═══ PROVIDED DATA

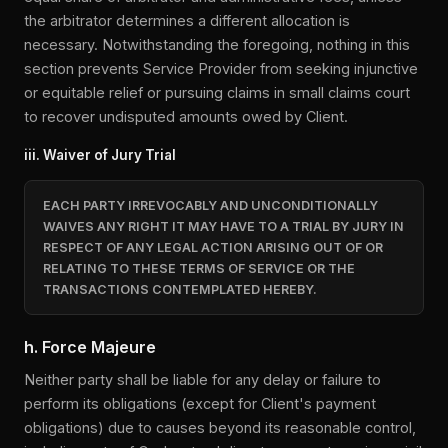
the arbitrator determines a different allocation is
necessary. Notwithstanding the foregoing, nothing in this
section prevents Service Provider from seeking injunctive
or equitable relief or pursuing claims in small claims court
to recover undisputed amounts owed by Client.
iii. Waiver of Jury Trial
EACH PARTY IRREVOCABLY AND UNCONDITIONALLY
WAIVES ANY RIGHT IT MAY HAVE TO A TRIAL BY JURY IN
RESPECT OF ANY LEGAL ACTION ARISING OUT OF OR
RELATING TO THESE TERMS OF SERVICE OR THE
TRANSACTIONS CONTEMPLATED HEREBY.
h. Force Majeure
Neither party shall be liable for any delay or failure to
perform its obligations (except for Client's payment
obligations) due to causes beyond its reasonable control,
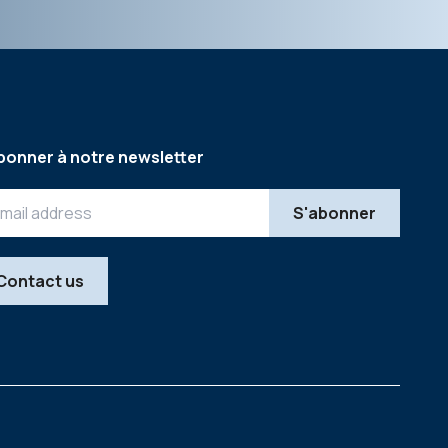
bonner à notre newsletter
Contact us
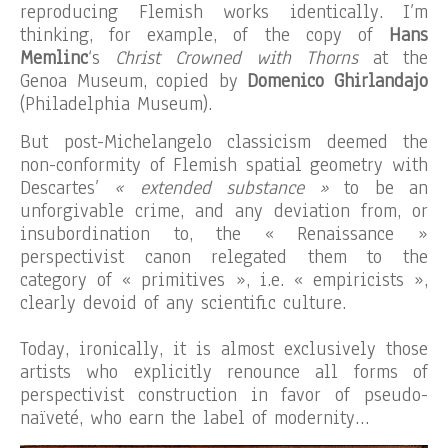
reproducing Flemish works identically. I’m
thinking, for example, of the copy of
Hans
Memlinc
‘s
Christ Crowned with Thorns
at the
Genoa Museum, copied by
Domenico Ghirlandajo
(Philadelphia Museum).
But post-Michelangelo classicism deemed the
non-conformity of Flemish spatial geometry with
Descartes’
« extended substance »
to be an
unforgivable crime, and any deviation from, or
insubordination to, the « Renaissance »
perspectivist canon relegated them to the
category of « primitives », i.e. « empiricists »,
clearly devoid of any scientific culture.
Today, ironically, it is almost exclusively those
artists who explicitly renounce all forms of
perspectivist construction in favor of pseudo-
naïveté, who earn the label of modernity…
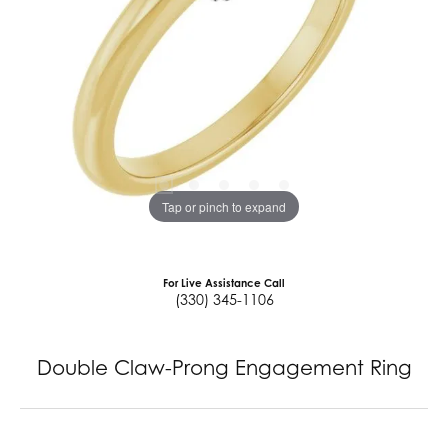
Tap or pinch to expand
For Live Assistance Call
(330) 345-1106
Double Claw-Prong Engagement Ring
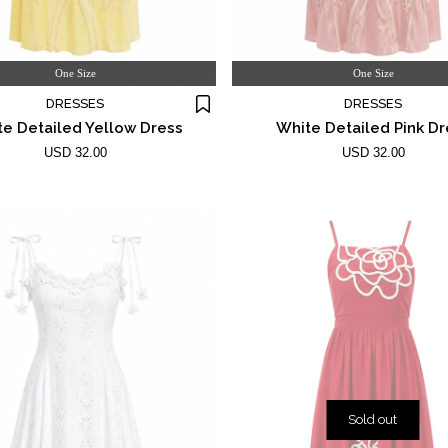
One Size
One Size
DRESSES
DRESSES
e Detailed Yellow Dress
White Detailed Pink Dr
USD 32.00
USD 32.00
Sold out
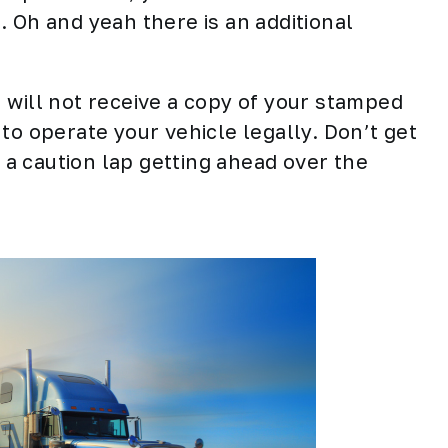
 Oh and yeah there is an additional
ou will not receive a copy of your stamped
to operate your vehicle legally. Don’t get
e a caution lap getting ahead over the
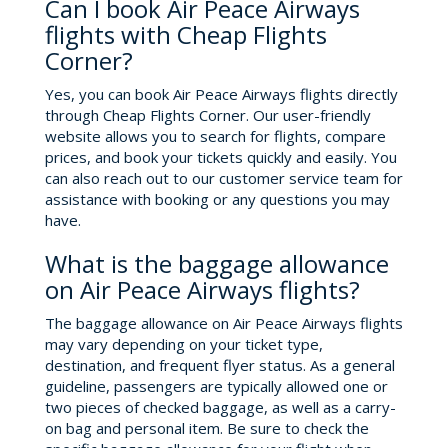
Can I book Air Peace Airways
flights with Cheap Flights
Corner?
Yes, you can book Air Peace Airways flights directly
through Cheap Flights Corner. Our user-friendly
website allows you to search for flights, compare
prices, and book your tickets quickly and easily. You
can also reach out to our customer service team for
assistance with booking or any questions you may
have.
What is the baggage allowance
on Air Peace Airways flights?
The baggage allowance on Air Peace Airways flights
may vary depending on your ticket type,
destination, and frequent flyer status. As a general
guideline, passengers are typically allowed one or
two pieces of checked baggage, as well as a carry-
on bag and personal item. Be sure to check the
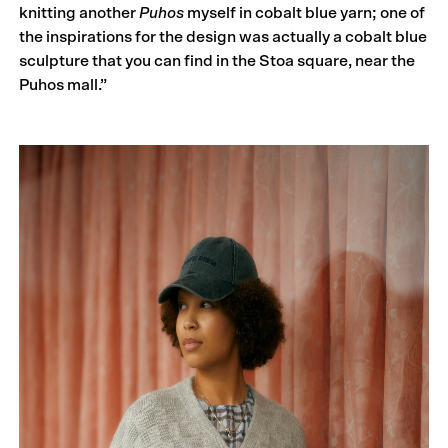
knitting another
Puhos
myself in cobalt blue yarn; one of
the inspirations for the design was actually a cobalt blue
sculpture that you can find in the Stoa square, near the
Puhos mall.”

══════

_AIM OF THE TASK:_ Leave the pictures out and return the rest of the material exactly.

_ANSWER TO THIS PROBLEM:_
the arbitrator determines a different allocation is
necessary. Notwithstanding the foregoing, nothing in this
section prevents Service Provider from seeking injunctive
or equitable relief or pursuing claims in small claims court
to recover undisputed amounts owed by Client.
iii. Waiver of Jury Trial
EACH PARTY IRREVOCABLY AND UNCONDITIONALLY
WAIVES ANY RIGHT IT MAY HAVE TO A TRIAL BY JURY IN
RESPECT OF ANY LEGAL ACTION ARISING OUT OF OR
RELATING TO THESE TERMS OF SERVICE OR THE
TRANSACTIONS CONTEMPLATED HEREBY.
h. Force Majeure
Neither party shall be liable for any delay or failure to
perform its obligations (except for Client's payment
obligations) due to causes beyond its reasonable control,
bonner à notre newsletter
Contact us
reproducing Flemish works identically. I’m
thinking, for example, of the copy of
Hans
Memlinc
‘s
Christ Crowned with Thorns
at the
Genoa Museum, copied by
Domenico Ghirlandajo
(Philadelphia Museum).
But post-Michelangelo classicism deemed the
non-conformity of Flemish spatial geometry with
Descartes’
« extended substance »
to be an
unforgivable crime, and any deviation from, or
insubordination to, the « Renaissance »
perspectivist canon relegated them to the
category of « primitives », i.e. « empiricists »,
clearly devoid of any scientific culture.
Today, ironically, it is almost exclusively those
artists who explicitly renounce all forms of
perspectivist construction in favor of pseudo-
naïveté, who earn the label of modernity…
Tap or pinch to expand
For Live Assistance Call
(330) 345-1106
Double Claw-Prong Engagement Ring
One Size
One Size
DRESSES
DRESSES
e Detailed Yellow Dress
White Detailed Pink Dr
USD 32.00
USD 32.00
Sold out
 Oh and yeah there is an additional
ou will not receive a copy of your stamped
to operate your vehicle legally. Don’t get
e a caution lap getting ahead over the
Can I book Air Peace Airways
flights with Cheap Flights
Corner?
Yes, you can book Air Peace Airways flights directly
through Cheap Flights Corner. Our user-friendly
website allows you to search for flights, compare
prices, and book your tickets quickly and easily. You
can also reach out to our customer service team for
assistance with booking or any questions you may
have.
What is the baggage allowance
on Air Peace Airways flights?
The baggage allowance on Air Peace Airways flights
may vary depending on your ticket type,
destination, and frequent flyer status. As a general
guideline, passengers are typically allowed one or
two pieces of checked baggage, as well as a carry-
on bag and personal item. Be sure to check the
knitting another
Puhos
myself in cobalt blue yarn; one of
the inspirations for the design was actually a cobalt blue
sculpture that you can find in the Stoa square, near the
Puhos mall.”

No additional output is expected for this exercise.